SUBSÍDIOS HOMILÉTICOS​

«A Mulher curada num Sábado»

ma mulher que frequentava o Templo, portava deficiência física sofrendo com dores terríveis, pois era encurvada, desde seu nascimento. Jesus entrando naquele dia no Templo a encontrou e, compadecido de seu sofrimento a curou. Este milagre aconteceu num dia de Sábado, dia sagrado para o povo judeu, pois é o dia feito para o descanso do povo que trabalhava muitas horas durante a semana. O Judaísmo deu uma contribuição importante ao mundo, inserindo no trabalho uma ética onde o descanso é necessário e vital. A escravidão, realidade que o povo eleito viveu dolorosamente no Egito, era uma realidade execrável e jamais se poderia pensar em reviver esta situação. Por isso as normas e leis religiosas contribuíram para que o SHABAT fosse respeitado e jamais profanado. Aos poucos tais normas transformaram-se em um peso esmagador, impedindo as pessoas de até mesmo auxiliarem as outras, caso necessitassem.

Toda tradição ou norma religiosa deve ser compreendida à luz da história para que ela não se transforme num peso. Pois corremos o risco de cair no erro condenado pelo Senhor: sobrecarregar aos outros com fardos pesados, que nós mesmos não suportaríamos, em nome de uma tradição ou costume que mais geram inconformismos e paralisia. No entanto, a tradição ou costume no âmbito da religião, quando bem compreendida, ajudam-nos a perceber melhor a realidade que celebramos.
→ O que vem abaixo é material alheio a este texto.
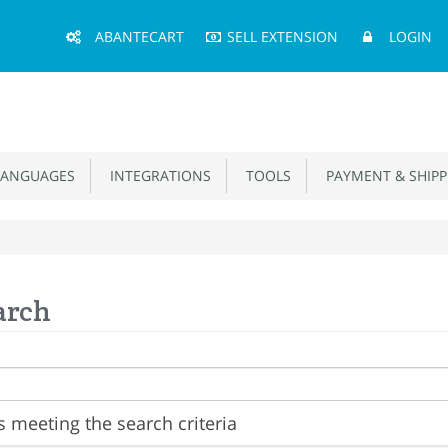
Main
ABANTECART
SELL EXTENSION
LOGIN
Menu
ANGUAGES
INTEGRATIONS
TOOLS
PAYMENT & SHIPP
arch
 meeting the search criteria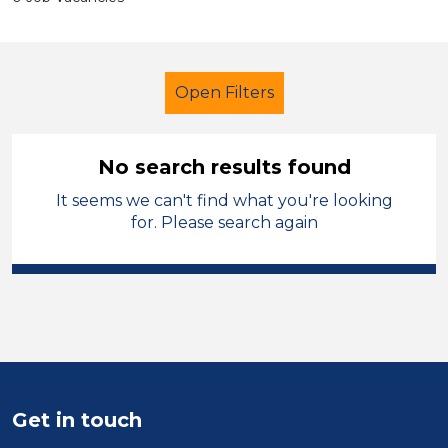
Open Filters
No search results found
It seems we can't find what you're looking
Administrator
for. Please search again
Modern Foreign Languages
Hinckley and Bosworth
Sector
Position
Get in touch
Duration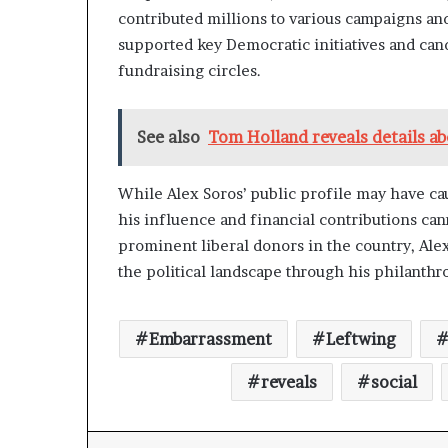
contributed millions to various campaigns and
supported key Democratic initiatives and cand
fundraising circles.
See also
Tom Holland reveals details a
While Alex Soros’ public profile may have ca
his influence and financial contributions can
prominent liberal donors in the country, Alex
the political landscape through his philanth
Embarrassment
Leftwing
reveals
social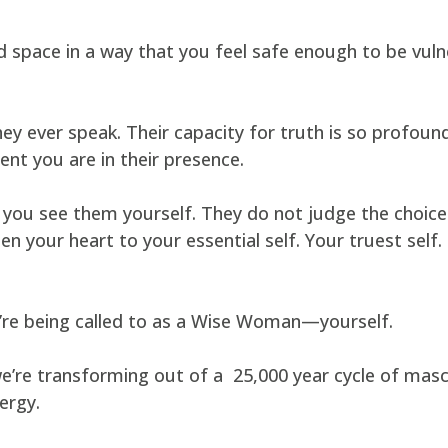
space in a way that you feel safe enough to be vul
 ever speak. Their capacity for truth is so profound,
nt you are in their presence.
you see them yourself. They do not judge the choice
en your heart to your essential self. Your truest self
ou’re being called to as a Wise Woman—yourself.
e’re transforming out of a 25,000 year cycle of masc
ergy.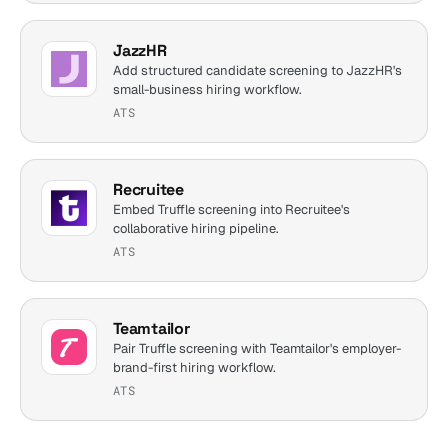
JazzHR
Add structured candidate screening to JazzHR's
small-business hiring workflow.
ATS
Recruitee
Embed Truffle screening into Recruitee's
collaborative hiring pipeline.
ATS
Teamtailor
Pair Truffle screening with Teamtailor's employer-
brand-first hiring workflow.
ATS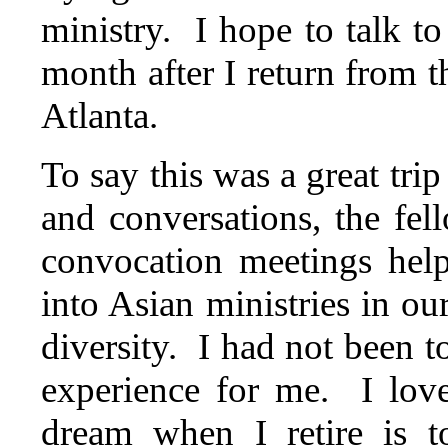
ministry. I hope to talk to
month after I return from 
Atlanta.
To say this was a great tri
and conversations, the fe
convocation meetings hel
into Asian ministries in ou
diversity. I had not been t
experience for me. I lov
dream when I retire is t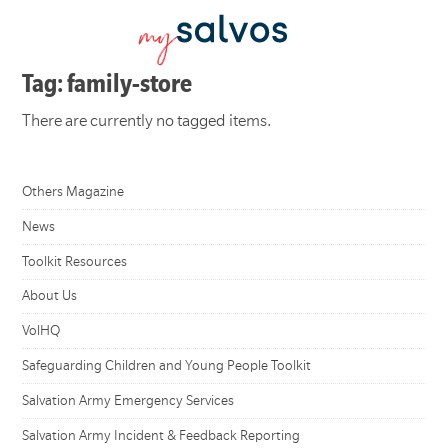
Tag: family-store
There are currently no tagged items.
Others Magazine
News
Toolkit Resources
About Us
VolHQ
Safeguarding Children and Young People Toolkit
Salvation Army Emergency Services
Salvation Army Incident & Feedback Reporting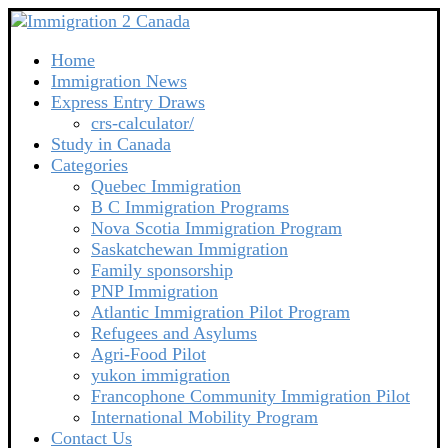
Home
Immigration News
Express Entry Draws
crs-calculator/
Study in Canada
Categories
Quebec Immigration
B C Immigration Programs
Nova Scotia Immigration Program
Saskatchewan Immigration
Family sponsorship
PNP Immigration
Atlantic Immigration Pilot Program
Refugees and Asylums
Agri-Food Pilot
yukon immigration
Francophone Community Immigration Pilot
International Mobility Program
Contact Us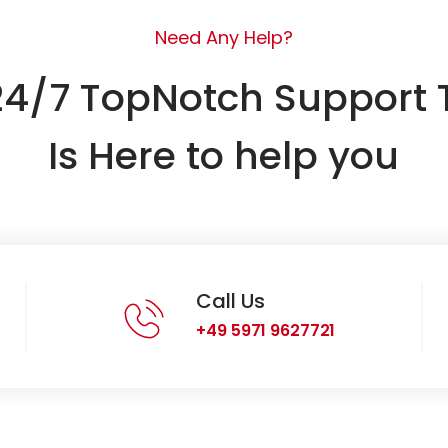
Need Any Help?
24/7 TopNotch Support
Is Here to help you
Call Us
+49 5971 9627721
Quando nos afastamos disto, nos tornamos duros de coração e cegos ante a necessidade do irmão mais fraco ou necessitado.

O Senhor, na mensagem do Evangelho de hoje, condena justamente esta falta de sensibilidade ante as necessidades do outro, em nome de um falso respeito às normas ou regras “sócio religiosas”. Precisamente num sábado e numa sinagoga, aos olhos de todos, manifestou o poder da Lei que liberta em detrimento das normas que destroem.

Ensina-nos assim que o ser humano é precioso aos olhos de Deus dando-nos, ele mesmo, o exemplo de serviço e cuidado com os que sofrem, revelando que isto é coisa agradável aos olhos de Deus. 

A mulher, naquela condição de encurvamento físico, é também representação do povo israelita que vivia sob o peso dos fardos que lhes eram exteriormente impostos. Ao curá-la, Jesus provocou a imediata reação dos sumos sacerdotes judeus, incapazes de reconhecer o Poder Libertador de Deus que vem ao encontro do Ser humano para o qual o Sábado foi feito. 

Jesus, através de suas palavras e obras, revela-nos a face amorosa e compassiva do Pai. E, para nos conduzir a Ele, propõe-nos caminhos, metas, jamais impondo. 

O anúncio do Reino de Deus é proposta de conversão, de mudança de atitudes, mas dirigida sempre ao homem livre, supõe o acolhimento e a resposta livre de cada pessoa. Quando a religião oprime, distancia-se de sua essência, torna-se clandestina uma vez que escraviza os inocentes e oprime os fracos. 

Do encontro pessoal com o SENHOR DA VIDA, a mulher encurvada sai curada. Restaurada em sua dignidade, recobra a coragem para viver e, certamente, anunciar e testemunhar a grande Misericórdia e o Poder de Deus manifestos através de sua deficiência.

Referências Bibliográficas:

  • WACH, Joaquim. Sociologia da Religião. São Paulo: Ed. Paulinas, 1990.
  • GUTIERREZ, Gustavo. O Deus da Vida. São Paulo: Ed Loyola, 1990.